Its boss also expressed confidence in the group’s ability in 2022 to navigate disruptions such as Covid-19, global supply-chain constraints and rising cost inflation.

Diageo’s interim results for the last half year showed a 23% surge in interim operating profits to £2.743billion, while net sales were ahead 16% to £7.957billion.

The group has more than 200 drinks brands sold in 180-plus countries and a workforce of nearly 28,000.

Scotch whisky is its largest category and the portfolio includes Johnnie Walker, Black & White, Buchanan's, J&B, Grand Old Parr, Lagavulin, The Singleton, Talisker and Windsor.

The group said it had enjoyed broad-based growth across most categories in the second half of last year, with a particularly strong performance from Scotch, tequila and beer.

Chief executive Ivan Menezes said: "I am very pleased with our financial results. We delivered strong organic net sales growth across all regions and operating margin expansion."

FTSE 100

The UK's leading share index got off to a disappointing start this morning when the FTSE 100 dipped by nearly 60 points to 7,411.59. Concerns are continuing about factors including the impact of a possible Russian invasion of Ukraine, as well as soaring inflation and the likelihood of much higher interest rates on both sides of the Atlantic in the months ahead.

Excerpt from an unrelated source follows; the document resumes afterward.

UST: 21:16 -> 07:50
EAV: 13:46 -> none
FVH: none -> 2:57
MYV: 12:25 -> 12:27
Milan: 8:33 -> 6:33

Today's opening performance by the FTSE 100 was in stark contrast to Wednesday's close - ahead just under 100 points at 7,469.78. The index benefited yesterday from the continued rise in the oil price which boosted shares in both Shell and BP.

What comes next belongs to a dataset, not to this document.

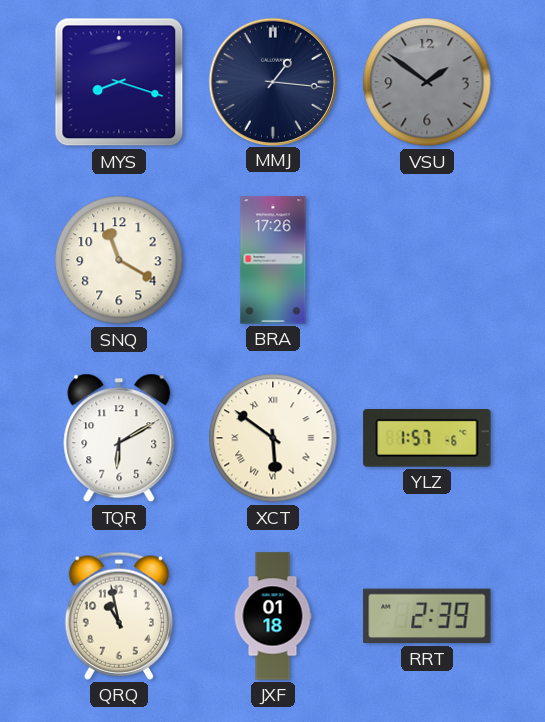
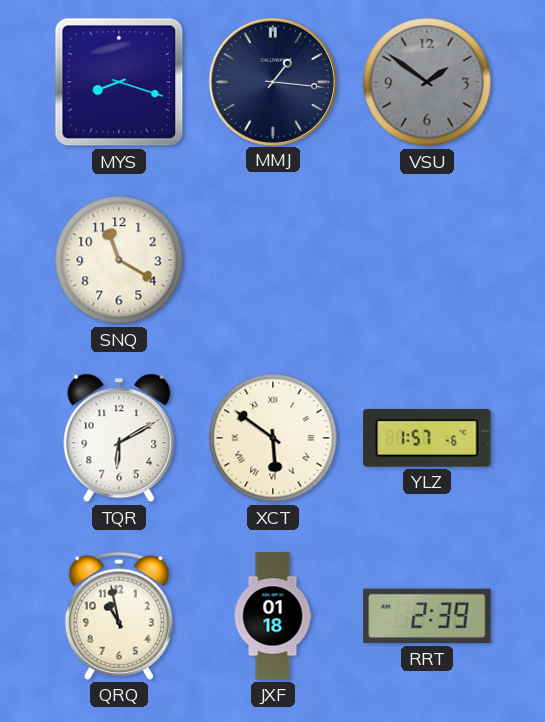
BRA: 17:26 -> none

The US Federal Reserve yesterday laid the groundwork for its first interest rate rise since 2018 in March as it promised to take action to tackle America's living-costs crunch.

The Telegraph reports that the central bank's rate-setters signalled rates will be lifted at their next meeting as American households are battered by inflation of 7% - the highest level since 1982.

Fed chair Jerome Powell said the US economy "no longer needs sustained high levels of monetary policy support" as he admitted the price surge has been "larger and longer lasting than anticipated".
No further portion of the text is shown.